'A man who believed in doing what was right above everything else'
Arthur NR Robinson brought to his politics a blindness to ethnic origin, historian and former Government Minister Dr Brinsley Samaroo has said.
He was speaking at the launch of Robinson's book titled ANR Robinson: In the Midst of it at the Central Bank Auditorium, Port of Spain last Tuesday night.
Samaroo said because of its ethnic homogeneity, Tobago had escaped the "divide and rule" strategy used by European rulers wherever plural society existed.
"Robinson was socialised in an atmosphere where one did not have to look at another (ethnic) group as rival for perks in the colonial time, and later on as we neared independence, for political power. So he brought to his politics a blindness to ethnic origin. I can firmly attest to that, based on my very long association with him. To him a person was a person, an individual was an individual, and his preferences became based on qualities such as honesty, dependability and dedication to nationhood, rather than someone's ethnicity. Most Trinidadian politicians found sustenance, and still do, and comfort, in their artificially created ethnic zones of comfort. Therefore they disbelieved Robinson's openness to ideas rather than to race. And he in turn never fully understood the salience of ethnicity in a society so committed to separate ethnic pride among its two major components. This was the cause of many of his political problems, including the collapse of his government in 1991," Samaroo said.
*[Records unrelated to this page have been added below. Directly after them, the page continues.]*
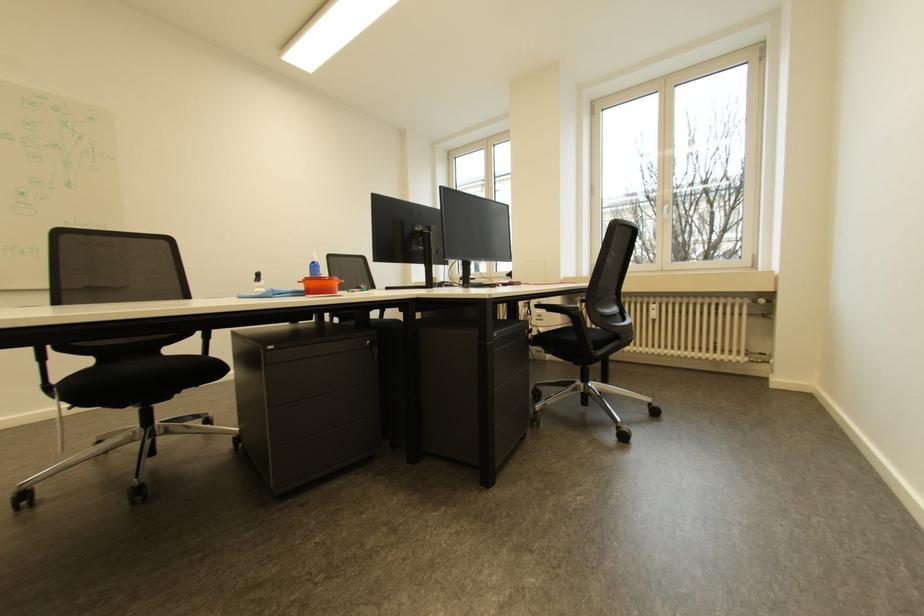 Image resolution: width=924 pixels, height=616 pixels. What are the coordinates of `drawer handle` in the screenshot? It's located at (317, 349). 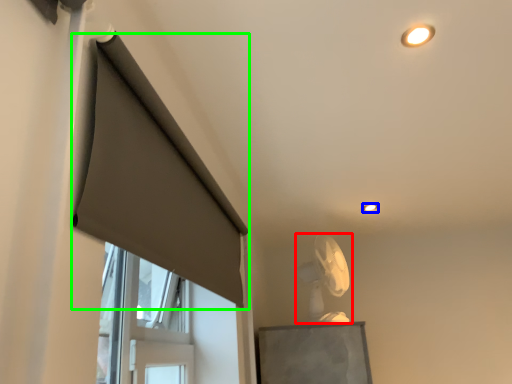 Question: Estimate the real-world distances between objects in this image. Which object is farther from fan (highlighted by a red box), lighting (highlighted by a blue box) or curtain (highlighted by a green box)?

Choices:
 (A) lighting
 (B) curtain

Answer: (B) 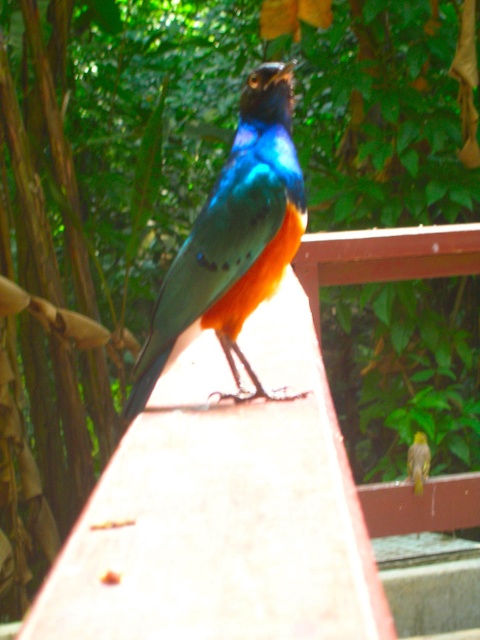 Is point (144, 394) closer to viewer compared to point (424, 456)?

Yes, it is.

Can you confirm if shiny metallic bird at center is wider than yellow textured bird at center?

Yes.

Does point (235, 164) come in front of point (411, 449)?

That is True.

Identify the location of shiny metallic bird at center. This screenshot has height=640, width=480. (235, 240). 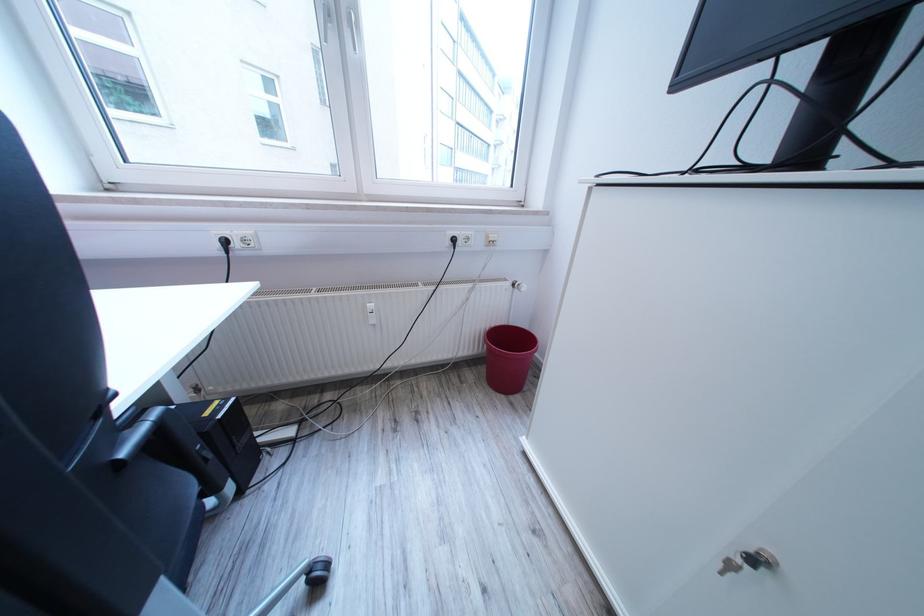 Describe the element at coordinates (136, 437) in the screenshot. I see `the chair armrest` at that location.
He added that Robinson's personality reflected a mixture of Tobagonian determination, Methodist discipline and high learning, buttressed by a keen observation of the world. His handiwork has stretched far beyond the Tobagonian space, beyond the Trinidad space and into the wider world, Samaroo said, citing Robinson's contribution to the groundwork for the International Criminal Court.
Chairman of the Integrity Commission, former minister and Caribbean Communications Network (CCN) chairman Ken Gordon said he had been friends with Robinson for 46 years, and never once heard him say anything that was not principled, nor was not indicative of a commitment to the country. Gordon said the book was a story of "family upbringing, of courage, of integrity, of a man who believed in doing what was right above everything else".
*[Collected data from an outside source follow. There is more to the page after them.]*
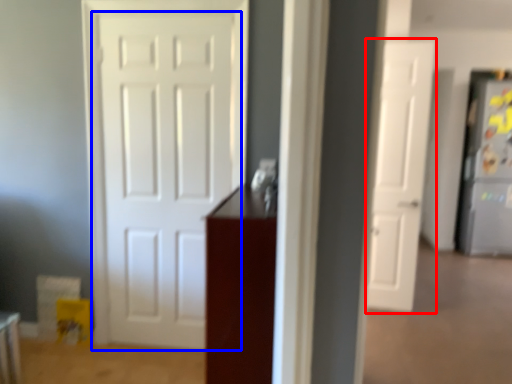 Question: Which object appears closest to the camera in this image, door (highlighted by a red box) or door (highlighted by a blue box)?

Choices:
 (A) door
 (B) door

Answer: (B) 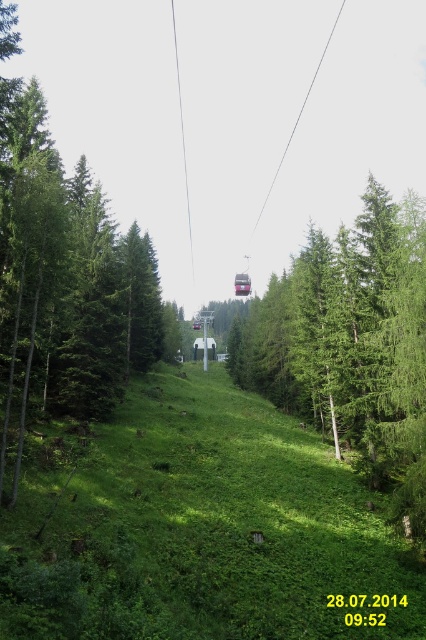 You are a hiker standing on the grassy hillside and want to take a photo of both the green matte tree at center and the green leafy tree at center. Which tree should you move closer to in order to include both trees in the frame without zooming in?

You should move closer to the green matte tree at center because it is smaller than the green leafy tree at center, allowing you to fit both into the frame by reducing the distance between yourself and the smaller tree.

You are standing at the point marked as point (63, 285) in the image. What object is located exactly at that point?

The green matte tree at center is located exactly at point (63, 285).

You are standing on the grassy hillside and notice two trees at the center of the scene. Which tree, the green matte tree at center or the green leafy tree at center, is positioned higher up in the image?

The green matte tree at center is located above the green leafy tree at center, so it is positioned higher up in the image. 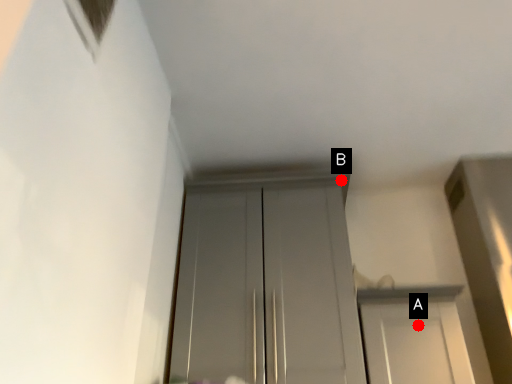 Question: Two points are circled on the image, labeled by A and B beside each circle. Among these points, which one is nearest to the camera?

Choices:
 (A) A is closer
 (B) B is closer

Answer: (A) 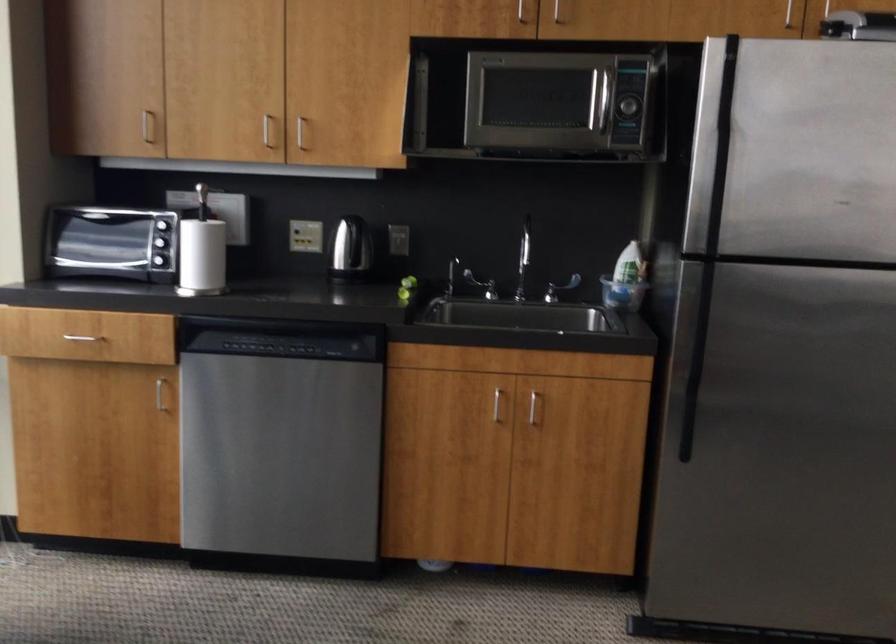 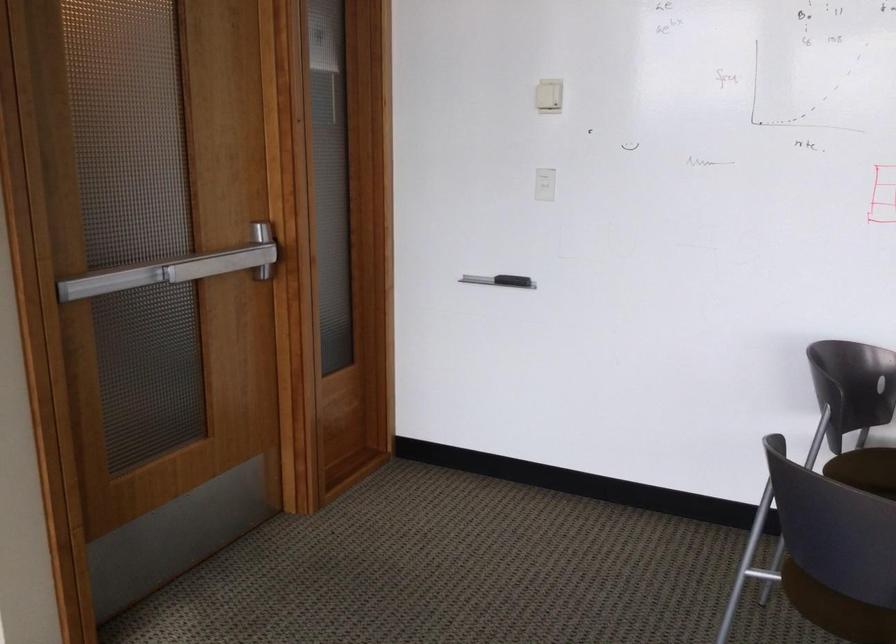 Question: How did the camera likely rotate?

Choices:
 (A) Left
 (B) Right
 (C) Up
 (D) Down

Answer: (B)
Prof Courtenay Bartholomew said Robinson had to make many decisions not only as Prime Minister but as President.
"The politician who makes no mistakes, makes no decisions." He said Robinson's patriotism however was never in question and cited the 1990 coup attempt when he made the fateful decision not to follow the command given to him to tell the army to lay down their arms.
Quoting Robinson's stream of consciousness as set out in the book, Bartholomew said: "I (Robinson) knew that the way to deal with them was to oppose them totally...I gave some thought to the matter, prayed and put my life in the hands of the Almighty. Then I had a feeling of peace and calm and braced myself for what was to follow." (Robinson was shot).
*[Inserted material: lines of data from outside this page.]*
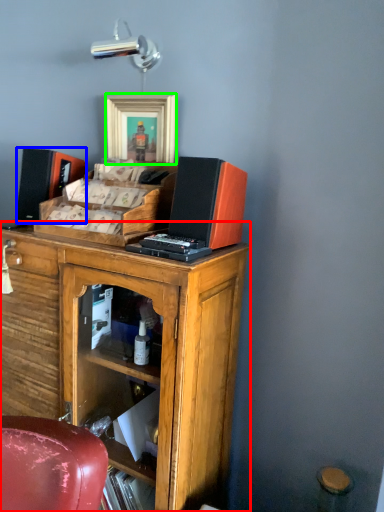 Question: Estimate the real-world distances between objects in this image. Which object is closer to cabinetry (highlighted by a red box), speaker (highlighted by a blue box) or picture frame (highlighted by a green box)?

Choices:
 (A) speaker
 (B) picture frame

Answer: (A) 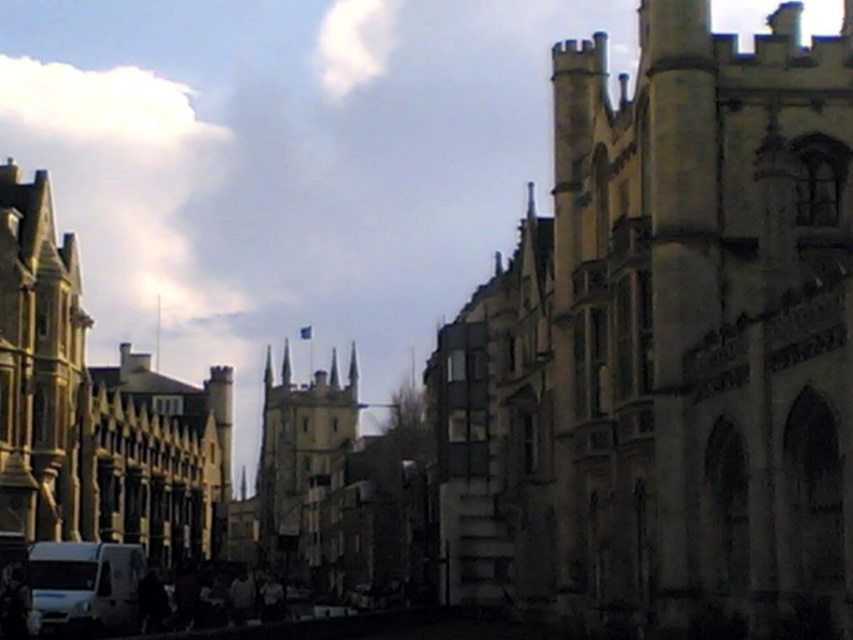 Is point (347, 387) behind point (93, 563)?

That is True.

Identify the location of stone spire at center. This screenshot has width=853, height=640. (x=300, y=454). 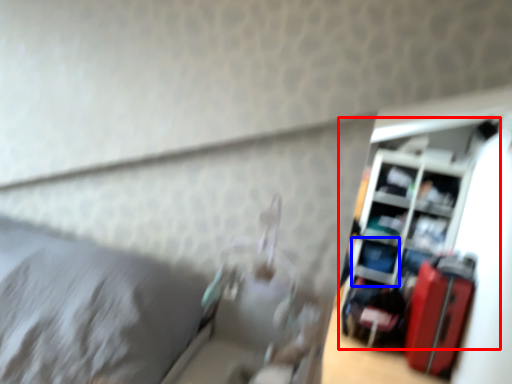 Question: Among these objects, which one is nearest to the camera, shelf (highlighted by a red box) or shelf (highlighted by a blue box)?

Choices:
 (A) shelf
 (B) shelf

Answer: (A) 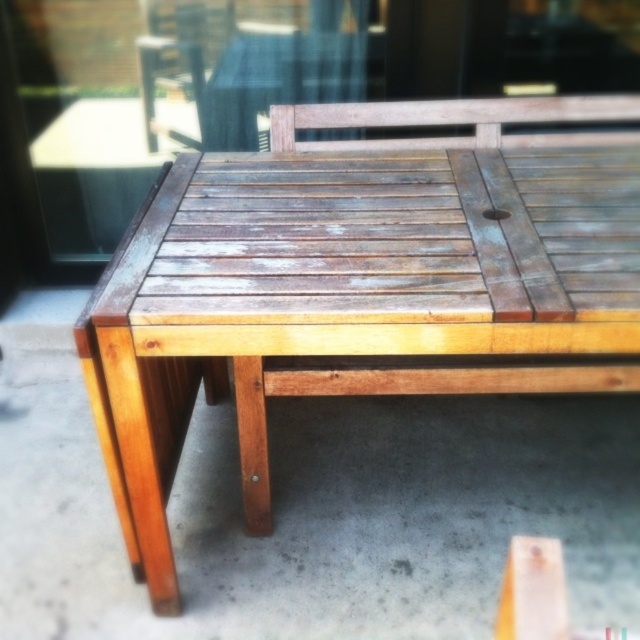 Which is in front, point (589, 99) or point (230, 17)?

Positioned in front is point (589, 99).

Is point (376, 236) positioned behind point (358, 74)?

No, it is not.

You are a GUI agent. You are given a task and a screenshot of the screen. Output one action in this format:
    pyautogui.click(x=<x>, y=<y>)
    Task: Click on the weathered wood picnic table at center
    
    Given the screenshot: What is the action you would take?
    pyautogui.click(x=356, y=284) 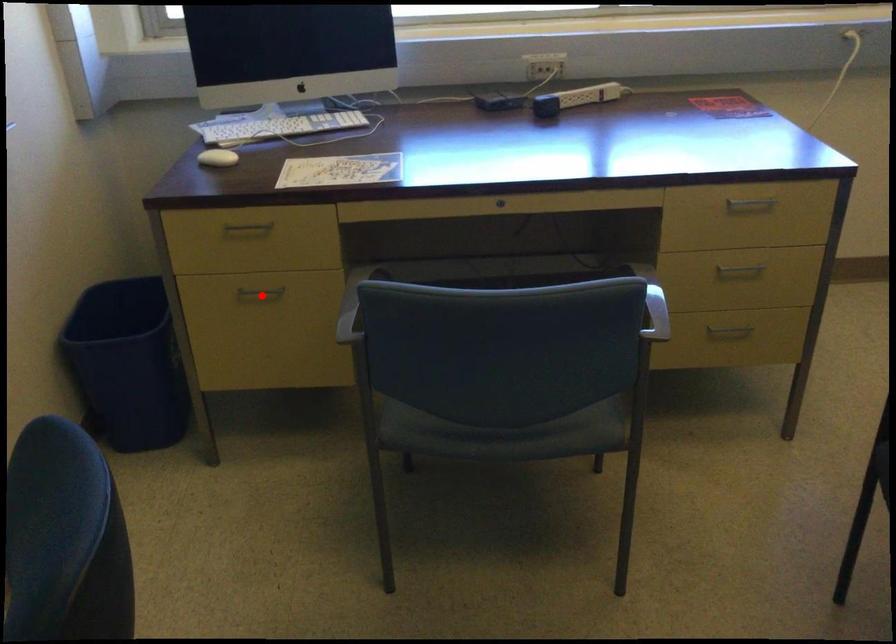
Bartholomew said Robinson has trusted in God always, even in the face of adversity such as when he lost his eyesight. Bartholomew said he recalled Robinson saying to him: "My dear Professor, imagine a man like me who loves to read so much, (now) unable to do so."
Bartholomew said Robinson had changed the course of history with his work towards the ICC.
Robinson's daughter, Ann Margaret, who struggled with a migraine headache, forcing her to curtail her address last Tuesday, said her father has always been open to reconciliation. She said God was very important in his life and his devotion to Him has been important in everything he has done.
Among those present at the book launch were President George Maxwell Richards; Chief Justice Ivor Archie; Minister in the Office of the Prime Minister Rodger Samuel; Foreign Affairs Minister Winston Dookeran; former attorneys general Russell Martineau and Anthony Smart; Orville London; Owen Serrette; members of the diplomatic community; as well as members of the academic community such as Bridget Brereton and John La Guerre.
The book was sponsored by bpTT.
The company's vice president Communications and External Affairs, Giselle Thompson said it was Gordon and former minister Jennifer Johnson, who approached the company to sponsor the book. She said the company considered it, in the light of its established policy not to participate in anything which can be deemed political activity.
She said it was not a difficult decision to make, since Robinson was one of the most pre-eminent and iconic figures of our time.